Exercise description - Every entry below is to be copied word for word, with its pictures removed.

[Transcribed page contents]
##########

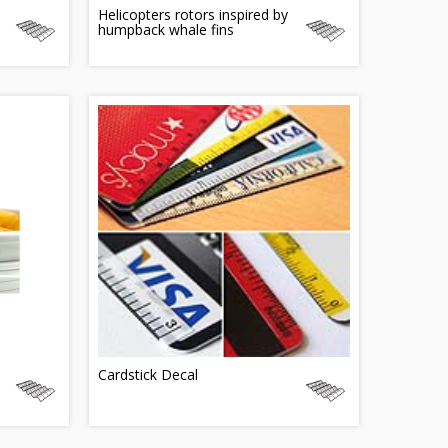
Helicopters rotors inspired by
humpback whale fins
Cardstick Decal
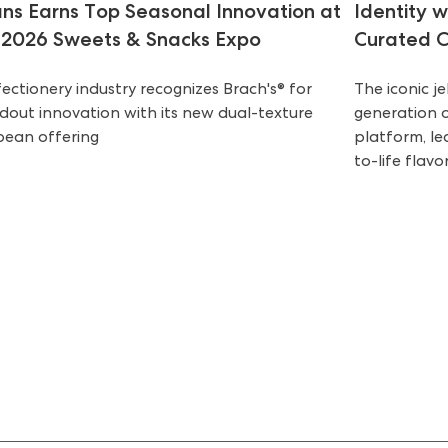
ns Earns Top Seasonal Innovation at
Identity 
 2026 Sweets & Snacks Expo
Curated C
ectionery industry recognizes Brach's® for
The iconic j
dout innovation with its new dual-texture
generation 
ybean offering
platform, le
to-life flavor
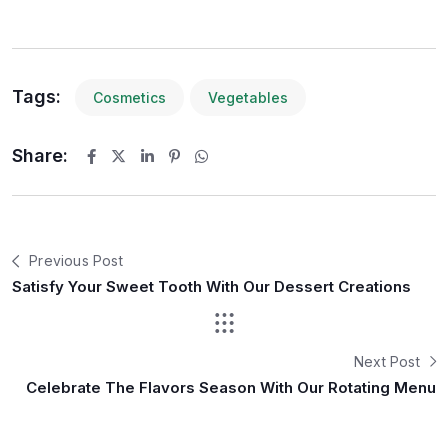
Tags:
Cosmetics
Vegetables
Share:
Previous Post
Satisfy Your Sweet Tooth With Our Dessert Creations
Next Post
Celebrate The Flavors Season With Our Rotating Menu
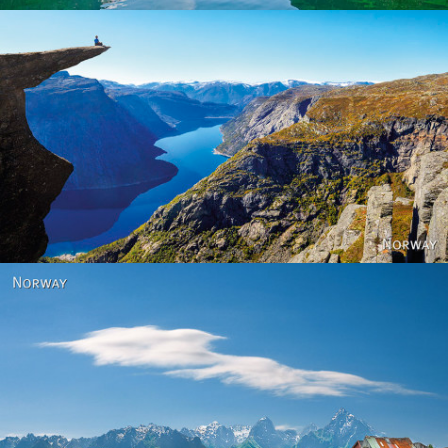
Norway
Norway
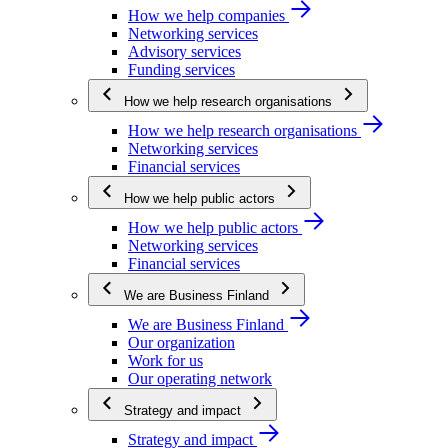
How we help companies
Networking services
Advisory services
Funding services
How we help research organisations
How we help research organisations
Networking services
Financial services
How we help public actors
How we help public actors
Networking services
Financial services
We are Business Finland
We are Business Finland
Our organization
Work for us
Our operating network
Strategy and impact
Strategy and impact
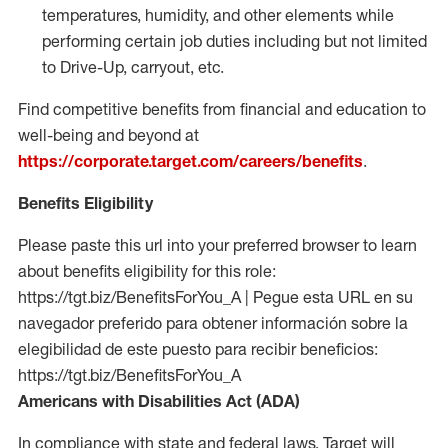
temperatures, humidity, and other elements while
performing certain job duties including but not limited
to Drive-Up, carryout, etc.
Find competitive benefits from financial and education to
well-being and beyond at
https://corporate.target.com/careers/benefits
.
Benefits Eligibility
Please paste this url into your preferred browser to learn
about benefits eligibility for this role:
https://tgt.biz/BenefitsForYou_A | Pegue esta URL en su
navegador preferido para obtener información sobre la
elegibilidad de este puesto para recibir beneficios:
https://tgt.biz/BenefitsForYou_A
Americans with Disabilities Act (ADA)
In compliance with state and federal laws, Target will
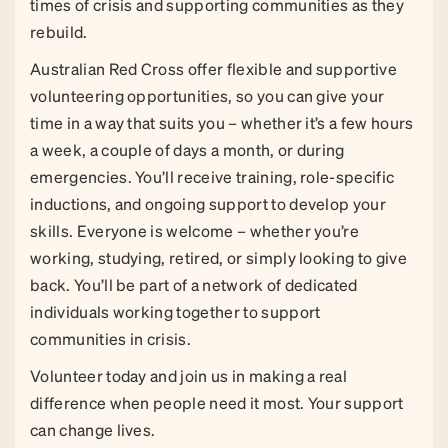
times of crisis and supporting communities as they
rebuild.
Australian Red Cross offer flexible and supportive
volunteering opportunities, so you can give your
time in a way that suits you – whether it’s a few hours
a week, a couple of days a month, or during
emergencies. You’ll receive training, role-specific
inductions, and ongoing support to develop your
skills. Everyone is welcome – whether you’re
working, studying, retired, or simply looking to give
back. You’ll be part of a network of dedicated
individuals working together to support
communities in crisis.
Volunteer today and join us in making a real
difference when people need it most. Your support
can change lives.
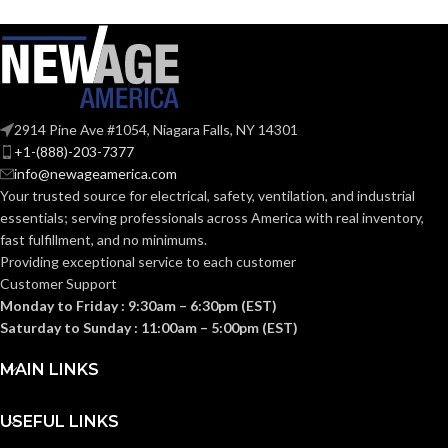
full-brim hat
140.000 MM
STYLES:
HEIGHT:
(Freedom Series
(5.512 IN)
only)
0.040 KG (0.088
WEIGHT:
LB
Fas-Trac III
SUSPENSION:
2914 Pine Ave #1054, Niagara Falls, NY 14301
Replacement
+1-(888)-203-7377
Suspension
Standard (6.5 – 8)
SIZES:
AVAILABLE
4-point
info@newageamerica.com
Standard-
OPTIONS
Your trusted source for electrical, safety, ventilation, and industrial
sized –
ANSI/ISEA
10126683
essentials; serving
professionals across America with real inventory,
Z89.1-
fast fulfillment, and no minimums.
2014
(Class E);
STANDARDS:
Providing exceptional service to each customer
CSA Z94.1-
Customer Support
2015
(Class E)
Monday to Friday : 9:30am – 6:30pm (EST)
Saturday to Sunday : 11:00am – 5:00pm (EST)
Third-
party
CERTIFICATION:
MAIN LINKS
by SEI
USEFUL LINKS
Black with Red
AVAILABLE
Maple Leaf Cap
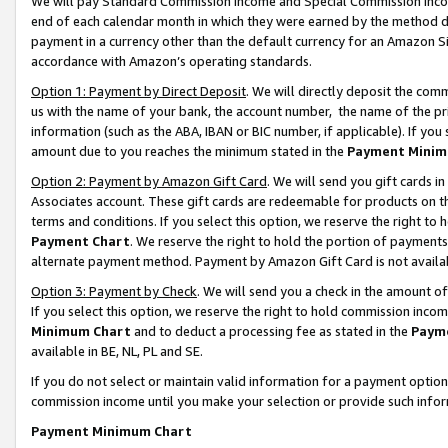
We will pay Standard Commission Income and Special Commission Incom
end of each calendar month in which they were earned by the method de
payment in a currency other than the default currency for an Amazon Sit
accordance with Amazon’s operating standards.
Option 1: Payment by Direct Deposit
. We will directly deposit the co
us with the name of your bank, the account number, the name of the pr
information (such as the ABA, IBAN or BIC number, if applicable). If you 
amount due to you reaches the minimum stated in the
Payment Minim
Option 2: Payment by Amazon Gift Card
. We will send you gift cards 
Associates account. These gift cards are redeemable for products on t
terms and conditions. If you select this option, we reserve the right t
Payment Chart
. We reserve the right to hold the portion of payment
alternate payment method. Payment by Amazon Gift Card is not available
Option 3: Payment by Check
. We will send you a check in the amount o
If you select this option, we reserve the right to hold commission inco
Minimum Chart
and to deduct a processing fee as stated in the
Paym
available in BE, NL, PL and SE.
If you do not select or maintain valid information for a payment opti
commission income until you make your selection or provide such info
Payment Minimum Chart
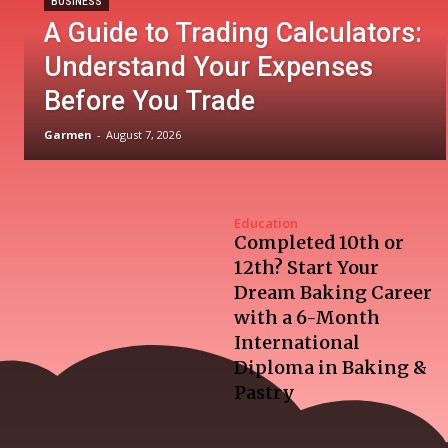
BUSINESS
A Guide to Trading Calculators:
Understand Your Expenses
Before You Trade
Garmen
-
August 7, 2026
Education
Completed 10th or
12th? Start Your
Dream Baking Career
with a 6-Month
International
Diploma in Baking &
Pastry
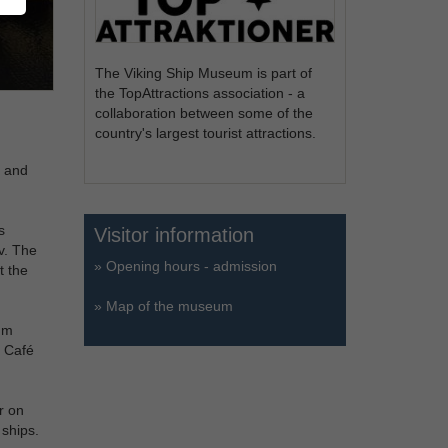
The Viking Ship Museum is part of
the TopAttractions association - a
collaboration between some of the
country's largest tourist attractions.
g and
s
Visitor information
v. The
»
Opening hours - admission
t the
»
Map of the museum
um
. Café
r on
 ships.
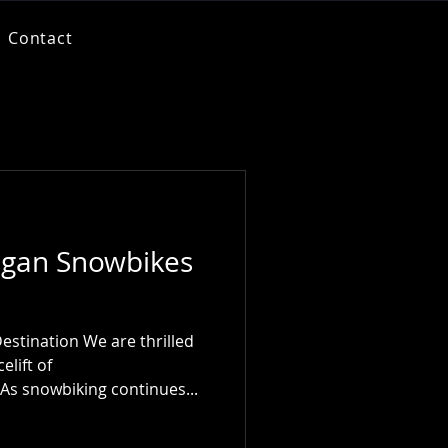
Contact
gan Snowbikes
estination We are thrilled
lift of
s snowbiking continues...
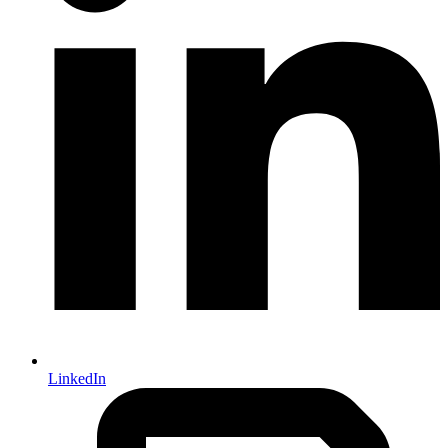
LinkedIn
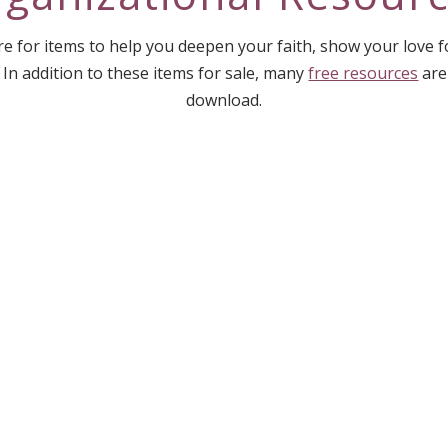
e for items to help you deepen your faith, show your love 
 In addition to these items for sale, many
free resources
are
download.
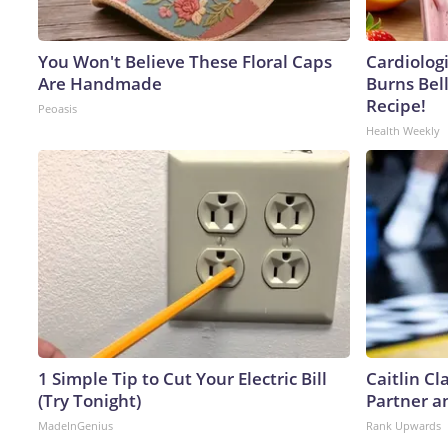
You Won't Believe These Floral Caps
Cardiolog
Are Handmade
Burns Bell
Recipe!
Peoasis
Health Weekly
1 Simple Tip to Cut Your Electric Bill
Caitlin C
(Try Tonight)
Partner a
MadeInGenius
Rank Upwards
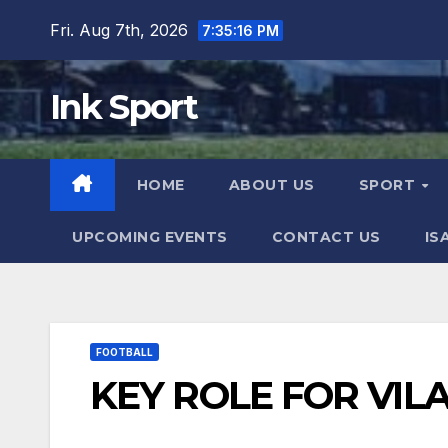
Skip
Fri. Aug 7th, 2026
7:35:17 PM
to
content
Ink Sport
HOME
ABOUT US
SPORT
UPCOMING EVENTS
CONTACT US
IS
FOOTBALL
KEY ROLE FOR VILA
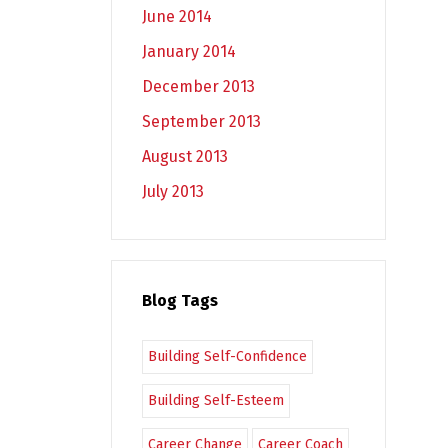
June 2014
January 2014
December 2013
September 2013
August 2013
July 2013
Blog Tags
Building Self-Confidence
Building Self-Esteem
Career Change
Career Coach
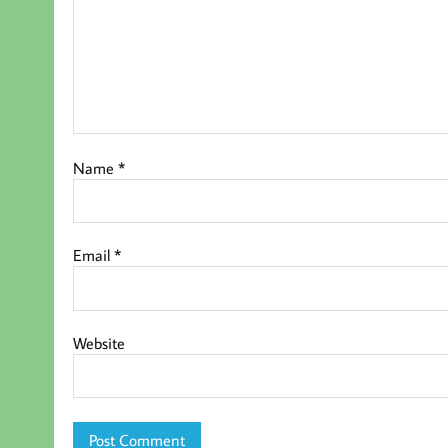
Name
*
Email
*
Website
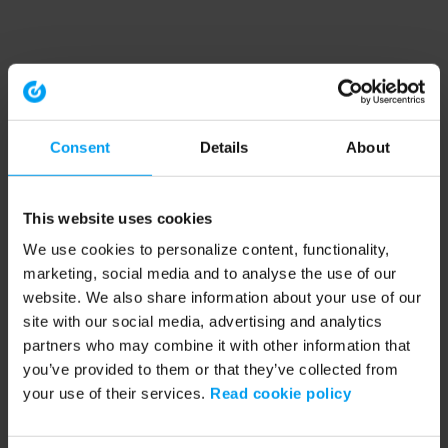
Consent
Details
About
This website uses cookies
We use cookies to personalize content, functionality,
marketing, social media and to analyse the use of our
website. We also share information about your use of our
site with our social media, advertising and analytics
partners who may combine it with other information that
you’ve provided to them or that they’ve collected from
your use of their services.
Read cookie policy
Application error: a client-side exception has occurred (see the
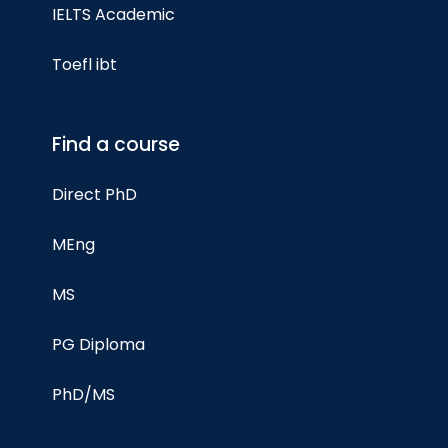
IELTS Academic
Toefl ibt
Find a course
Direct PhD
MEng
MS
PG Diploma
PhD/MS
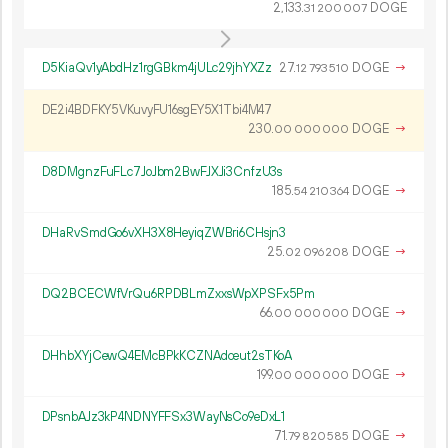
2
133
.
DOGE
31
200
007
D5KiaQv1yAbdHz1rgGBkm4jULc29jhYXZz
27.
DOGE
→
12
793
510
DE2i4BDFKY5VKuvyFU16sgEY5X1Tbi4M47
230.
DOGE
→
00
000
000
D8DMgnzFuFLc7JoJbm2BwFJXJi3CnfzU3s
185.
DOGE
→
54
210
364
DHaRvSmdGo6vXH3X8HeyiqZWBri6CHsjn3
25.
DOGE
→
02
096
208
DQ2BCECWfVrQu6RPDBLmZxxsWpXPSFx5Pm
66.
DOGE
→
00
000
000
DHhbXYjCewQ4EMcBPkKCZNAdceut2sTKoA
199.
DOGE
→
00
000
000
DPsnbAJz3kP4NDNYFFSx3WayNsCo9eDxL1
71.
DOGE
→
79
820
585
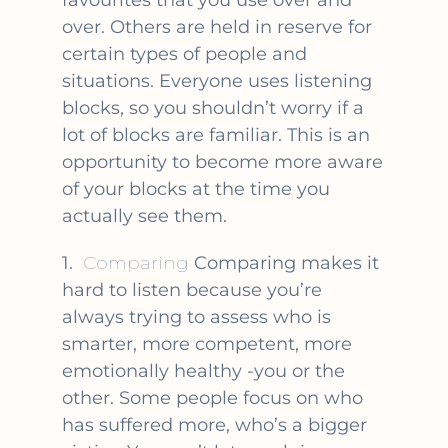
favourites that you use over and
over. Others are held in reserve for
certain types of people and
situations. Everyone uses listening
blocks, so you shouldn’t worry if a
lot of blocks are familiar. This is an
opportunity to become more aware
of your blocks at the time you
actually see them.
1.
Comparing
Comparing makes it
hard to listen because you’re
always trying to assess who is
smarter, more competent, more
emotionally healthy -you or the
other. Some people focus on who
has suffered more, who’s a bigger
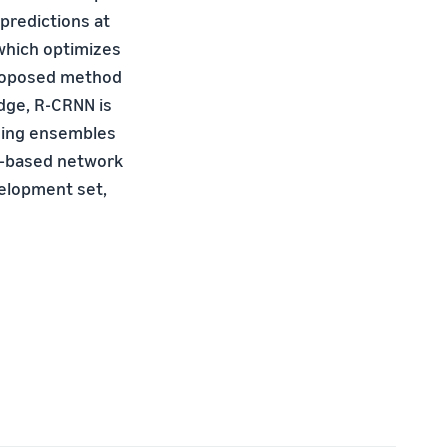
predictions at
 which optimizes
 proposed method
edge, R-CRNN is
sing ensembles
n-based network
velopment set,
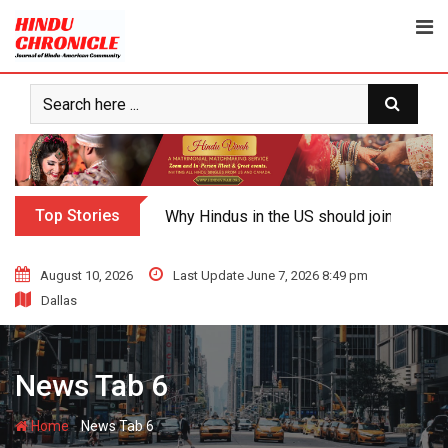
Top Stories
Why Hindus in the US should join the fig
August 10, 2026
Last Update June 7, 2026 8:49 pm
Dallas
News Tab 6
-
Home
News Tab 6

##########

Exercise output -
Helicopters rotors inspired by
humpback whale fins
Cardstick Decal
ns Earns Top Seasonal Innovation at
Identity 
 2026 Sweets & Snacks Expo
Curated C
ectionery industry recognizes Brach's® for
The iconic j
dout innovation with its new dual-texture
generation 
ybean offering
platform, le
to-life flavor
Tags:
Cosmetics
Vegetables
Share:
Previous Post
Satisfy Your Sweet Tooth With Our Dessert Creations
Next Post
Celebrate The Flavors Season With Our Rotating Menu
Norway
Norway
How we help companies
Networking services
Advisory services
Funding services
How we help research organisations
How we help research organisations
Networking services
Financial services
How we help public actors
How we help public actors
Networking services
Financial services
We are Business Finland
We are Business Finland
Our organization
Work for us
Our operating network
Strategy and impact
Strategy and impact
temperatures, humidity, and other elements while
performing certain job duties including but not limited
to Drive-Up, carryout, etc.
Find competitive benefits from financial and education to
well-being and beyond at
https://corporate.target.com/careers/benefits
.
Benefits Eligibility
Please paste this url into your preferred browser to learn
about benefits eligibility for this role:
https://tgt.biz/BenefitsForYou_A | Pegue esta URL en su
navegador preferido para obtener información sobre la
elegibilidad de este puesto para recibir beneficios:
https://tgt.biz/BenefitsForYou_A
Americans with Disabilities Act (ADA)
In compliance with state and federal laws, Target will
times of crisis and supporting communities as they
rebuild.
Australian Red Cross offer flexible and supportive
volunteering opportunities, so you can give your
time in a way that suits you – whether it’s a few hours
a week, a couple of days a month, or during
emergencies. You’ll receive training, role-specific
inductions, and ongoing support to develop your
skills. Everyone is welcome – whether you’re
working, studying, retired, or simply looking to give
back. You’ll be part of a network of dedicated
individuals working together to support
communities in crisis.
Volunteer today and join us in making a real
difference when people need it most. Your support
can change lives.
full-brim hat
140.000 MM
STYLES:
HEIGHT:
(Freedom Series
(5.512 IN)
only)
0.040 KG (0.088
WEIGHT:
LB
Fas-Trac III
SUSPENSION:
2914 Pine Ave #1054, Niagara Falls, NY 14301
Replacement
+1-(888)-203-7377
Suspension
Standard (6.5 – 8)
SIZES:
AVAILABLE
4-point
info@newageamerica.com
Standard-
OPTIONS
Your trusted source for electrical, safety, ventilation, and industrial
sized –
ANSI/ISEA
10126683
essentials; serving
professionals across America with real inventory,
Z89.1-
fast fulfillment, and no minimums.
2014
(Class E);
STANDARDS:
Providing exceptional service to each customer
CSA Z94.1-
Customer Support
2015
(Class E)
Monday to Friday : 9:30am – 6:30pm (EST)
Saturday to Sunday : 11:00am – 5:00pm (EST)
Third-
party
CERTIFICATION:
MAIN LINKS
by SEI
USEFUL LINKS
Black with Red
AVAILABLE
Maple Leaf Cap
We will pay Standard Commission Income and Special Commission Incom
end of each calendar month in which they were earned by the method de
payment in a currency other than the default currency for an Amazon Sit
accordance with Amazon’s operating standards.
Option 1: Payment by Direct Deposit
. We will directly deposit the co
us with the name of your bank, the account number, the name of the pr
information (such as the ABA, IBAN or BIC number, if applicable). If you 
amount due to you reaches the minimum stated in the
Payment Minim
Option 2: Payment by Amazon Gift Card
. We will send you gift cards 
Associates account. These gift cards are redeemable for products on t
terms and conditions. If you select this option, we reserve the right t
Payment Chart
. We reserve the right to hold the portion of payment
alternate payment method. Payment by Amazon Gift Card is not available
Option 3: Payment by Check
. We will send you a check in the amount o
If you select this option, we reserve the right to hold commission inco
Minimum Chart
and to deduct a processing fee as stated in the
Paym
available in BE, NL, PL and SE.
If you do not select or maintain valid information for a payment opti
commission income until you make your selection or provide such info
Payment Minimum Chart
BUSINESS
A Guide to Trading Calculators:
Understand Your Expenses
Before You Trade
Garmen
-
August 7, 2026
Education
Completed 10th or
12th? Start Your
Dream Baking Career
with a 6-Month
International
Diploma in Baking &
Pastry
The Viking Ship Museum is part of
the TopAttractions association - a
collaboration between some of the
country's largest tourist attractions.
g and
s
Visitor information
v. The
»
Opening hours - admission
t the
»
Map of the museum
um
. Café
r on
 ships.
Contact
gan Snowbikes
estination We are thrilled
lift of
s snowbiking continues...
LinkedIn
e for items to help you deepen your faith, show your love 
 In addition to these items for sale, many
free resources
are
download.
You Won't Believe These Floral Caps
Cardiolog
Are Handmade
Burns Bell
Recipe!
Peoasis
Health Weekly
1 Simple Tip to Cut Your Electric Bill
Caitlin C
(Try Tonight)
Partner a
MadeInGenius
Rank Upwards
Skip
Fri. Aug 7th, 2026
7:35:17 PM
to
content
Ink Sport
HOME
ABOUT US
SPORT
UPCOMING EVENTS
CONTACT US
IS
FOOTBALL
KEY ROLE FOR VILA
June 2014
January 2014
December 2013
September 2013
August 2013
July 2013
Blog Tags
Building Self-Confidence
Building Self-Esteem
Career Change
Career Coach
Name
*
Email
*
Website
Consent
Details
About
This website uses cookies
We use cookies to personalize content, functionality,
marketing, social media and to analyse the use of our
website. We also share information about your use of our
site with our social media, advertising and analytics
partners who may combine it with other information that
you’ve provided to them or that they’ve collected from
your use of their services.
Read cookie policy
Application error: a client-side exception has occurred (see the
IELTS Academic
Toefl ibt
Find a course
Direct PhD
MEng
MS
PG Diploma
PhD/MS
2
133
.
DOGE
31
200
007
D5KiaQv1yAbdHz1rgGBkm4jULc29jhYXZz
27.
DOGE
→
12
793
510
DE2i4BDFKY5VKuvyFU16sgEY5X1Tbi4M47
230.
DOGE
→
00
000
000
D8DMgnzFuFLc7JoJbm2BwFJXJi3CnfzU3s
185.
DOGE
→
54
210
364
DHaRvSmdGo6vXH3X8HeyiqZWBri6CHsjn3
25.
DOGE
→
02
096
208
DQ2BCECWfVrQu6RPDBLmZxxsWpXPSFx5Pm
66.
DOGE
→
00
000
000
DHhbXYjCewQ4EMcBPkKCZNAdceut2sTKoA
199.
DOGE
→
00
000
000
DPsnbAJz3kP4NDNYFFSx3WayNsCo9eDxL1
71.
DOGE
→
79
820
585
favourites that you use over and
over. Others are held in reserve for
certain types of people and
situations. Everyone uses listening
blocks, so you shouldn’t worry if a
lot of blocks are familiar. This is an
opportunity to become more aware
of your blocks at the time you
actually see them.
1.
Comparing
Comparing makes it
hard to listen because you’re
always trying to assess who is
smarter, more competent, more
emotionally healthy -you or the
other. Some people focus on who
has suffered more, who’s a bigger
predictions at
 which optimizes
 proposed method
edge, R-CRNN is
sing ensembles
n-based network
velopment set,
Top Stories
Why Hindus in the US should join the fig
August 10, 2026
Last Update June 7, 2026 8:49 pm
Dallas
News Tab 6
-
Home
News Tab 6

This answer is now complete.